### Input material:
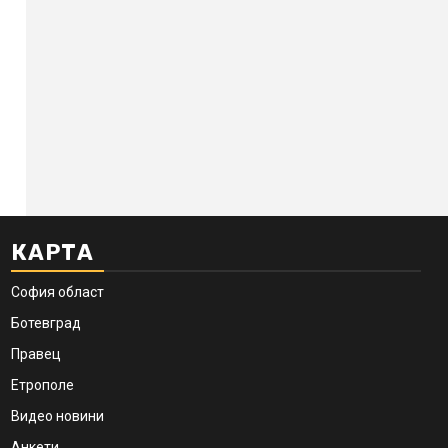
КАРТА
София област
Ботевград
Правец
Етрополе
Видео новини
Анкети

### Task:
Would you please repeat the entries above verbatim, excluding each picture?

### Solution to this problem:
КАРТА
София област
Ботевград
Правец
Етрополе
Видео новини
Анкети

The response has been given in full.